If you were willing to run the module using another YOLOv3 model, you could use:

./traffic_light_yolo 3 1 "../data/rddf_annotation_dante_michelini-20181116-pista-esquerda.txt"
    --yolo_cfg "<path to cfg>"
    --yolo_weights "<path to weights>"
    --yolo_names "<path to names>"

Similarly, for using another random forest model:

./traffic_light_yolo 3 1 "../data/rddf_annotation_dante_michelini-20181116-pista-esquerda.txt"
    --rf_weights "<path to RF weights>"

If you want to annotate the position of traffic lights you'll need to use the --compute_tl_poses option. Any YOLOv3 model that detects traffic lights can be used, even those trained on COCO (remember to set the appropriate --yolo_class_set option). For details on how the annotation method works internally, check the paper (link on top). Here, I'll only explain how to use it. First, run the module like this:

./traffic_light_yolo 3 1 "../data/rddf_annotation_dante_michelini-20181116-pista-esquerda.txt"
    --compute_tl_poses on

In doing so, the module will output traffic light poses to the command line (STDOUT) as soon as eight frames have passed without a single bounding box prediction. Unfortunately, there will be a lot of false positives, and there's no straightforward way to know which is which. Here is an example of what will be printed:

TL 1.601058 7755662.897029 -365314.158850 3.193850 Cluster Size 1510
TL 1.601058 7755687.137108 -365310.753238 5.671924 Cluster Size 71
TL 1.601058 7755685.925165 -365307.980280 5.997544 Cluster Size 34
TL 1.601058 7755670.881095 -365278.615199 4.636400 Cluster Size 2499
TL 1.601058 7755666.038631 -365310.521655 4.346878 Cluster Size 3
TL 1.601058 7755664.321186 -365296.644090 3.034452 Cluster Size 2615
TL 1.601058 7755679.758618 -365302.872754 3.178172 Cluster Size 12

The numeric columns are, respectively: theta (orientation), x, y, z, and cluster size. The cluster size is the total number of LiDAR rays that hit the object. So, lines with a small cluster size are probably either small, distant, or appeared briefly.

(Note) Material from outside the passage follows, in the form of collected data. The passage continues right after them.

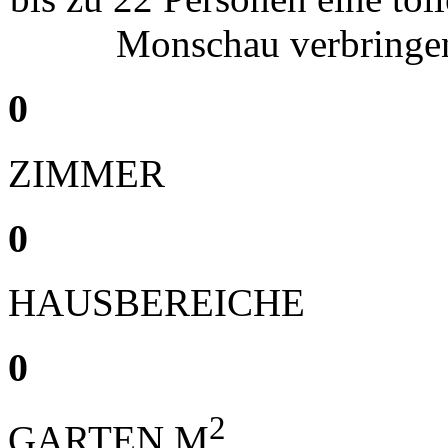
Monschau verbringe
0
ZIMMER
0
HAUSBEREICHE
0
2
GARTEN M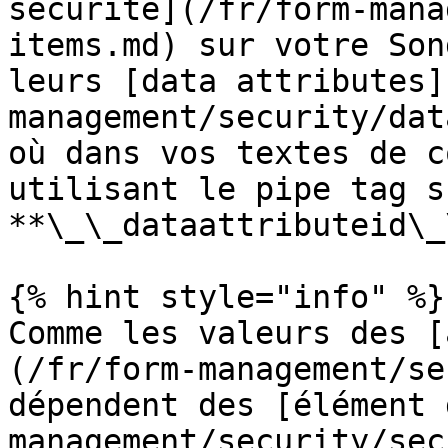
sécurité](/fr/form-mana
items.md) sur votre Son
leurs [data attributes]
management/security/dat
où dans vos textes de c
utilisant le pipe tag s
**\_\_dataattributeid\_
{% hint style="info" %}

Comme les valeurs des [
(/fr/form-management/se
dépendent des [élément 
management/security/sec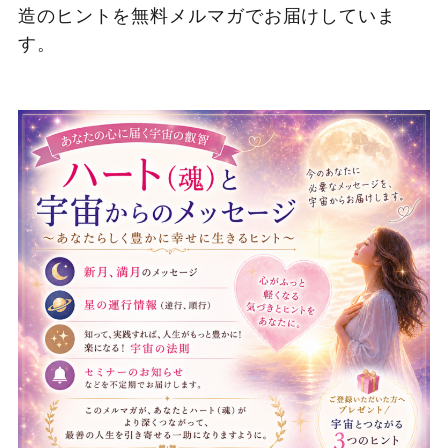
造のヒントを無料メルマガでお届けしていま
す。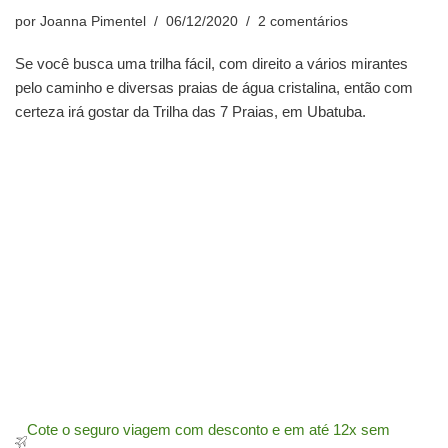
por
Joanna Pimentel
06/12/2020
2 comentários
Se você busca uma trilha fácil, com direito a vários mirantes
pelo caminho e diversas praias de água cristalina, então com
certeza irá gostar da Trilha das 7 Praias, em Ubatuba.
Cote o seguro viagem com desconto e em até 12x sem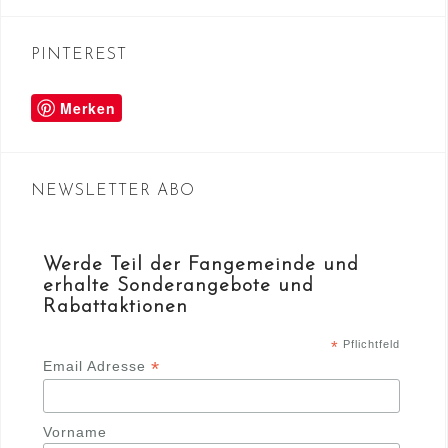
PINTEREST
Merken
NEWSLETTER ABO
Werde Teil der Fangemeinde und
erhalte Sonderangebote und
Rabattaktionen
*
Pflichtfeld
*
Email Adresse
Vorname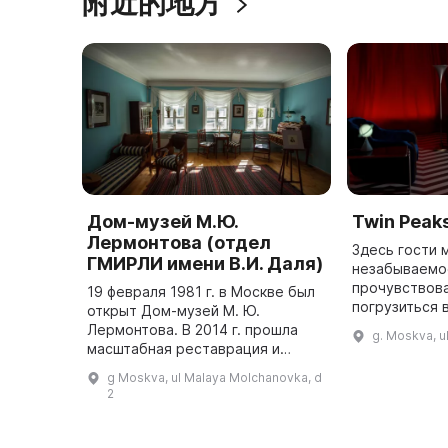
附近的地方
Дом-музей М.Ю.
Twin Peak
Лермонтова (отдел
Здесь гости 
ГМИРЛИ имени В.И. Даля)
незабываемо
прочувствова
19 февраля 1981 г. в Москве был
погрузиться 
открыт Дом-музей М. Ю.
атмосферу тр
Лермонтова. В 2014 г. прошла
g. Moskva, ul
Красной ком
масштабная реставрация и
любителей ми
реконструкция музея.
g Moskva, ul Malaya Molchanovka, d
Экспозиция посвящена учебе
2
Лермонтова в Университетском
Благородном ...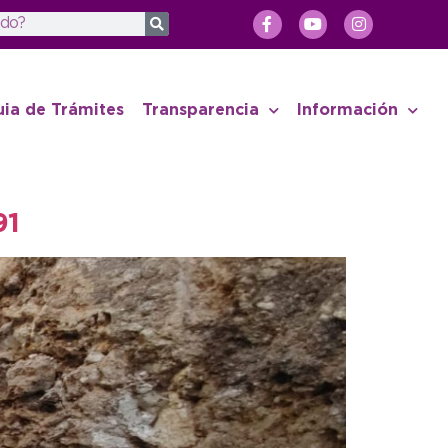
uia de Trámites
Transparencia
Información
91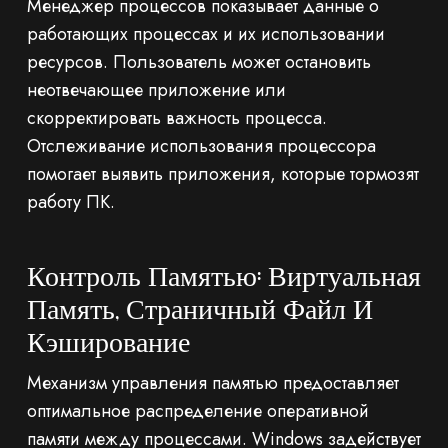
Менеджер процессов показывает данные о
работающих процессах и их использовании
ресурсов. Пользователь может остановить
неотвечающее приложение или
скорректировать важность процесса.
Отслеживание использования процессора
помогает выявить приложения, которые тормозят
работу ПК.
Контроль Памятью: Виртуальная
Память, Страничный Файл И
Кэширование
Механизм управления памятью предоставляет
оптимальное распределение оперативной
памяти между процессами. Windows задействует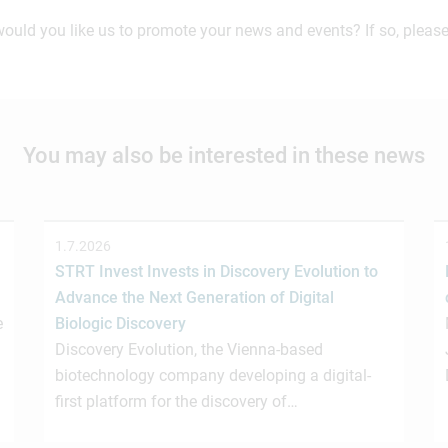
would you like us to promote your news and events? If so, please
You may also be interested in these news
1.7.2026
STRT Invest Invests in Discovery Evolution to
Advance the Next Generation of Digital
e
Biologic Discovery
Discovery Evolution, the Vienna-based
biotechnology company developing a digital-
first platform for the discovery of…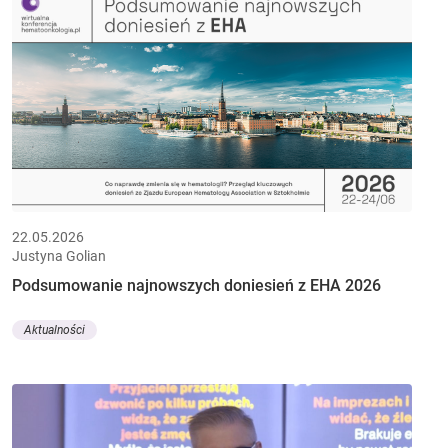
22.05.2026
Justyna Golian
Podsumowanie najnowszych doniesień z EHA 2026
Aktualności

What I suggest you to do is that you copy the pose with highest cluster size, and put it in your annotation file (formated appropriately). Close the module (traffic_light_yolo), and open it again, so it'll load the new annotations. (Use --draw_close_tls on this time. --draw_circle_threshold on also helps. Both are on by default.) Rewind some 5 seconds (or much more...) of playback time and you'll see the point you annotated coming up on screen as a red dot. And this is how you know what that point was. I know... it sucks. This method was supposed to be very automatic and, thus, easier to use. However, frequently, there are just too many false positives, and there is no way to tell which lines correspond to the traffic lights you want. The next method is a little bit better in my opinion, even though it's all manual work.

Still with the --compute_tl_poses option on, you can click the screen with the middle mouse button to select the LiDAR ray that is closest to where you clicked. The module will print the 3D coordinates of where that LiDAR ray hit; you'll see a small blue point marking where you clicked; and an, slightly bigger, orange point floating by as the playback progresses. The orange point represents the 3D position of where you clicked. As the car moves forward, the orange point will get closer, until it gets out of screen. Enabling --draw_lidar_points will help, because it shows the LiDAR points on screen, and you'll better know where to click. And the right mouse button can be used to clear the point you made. However, clearing it is not necessary at all.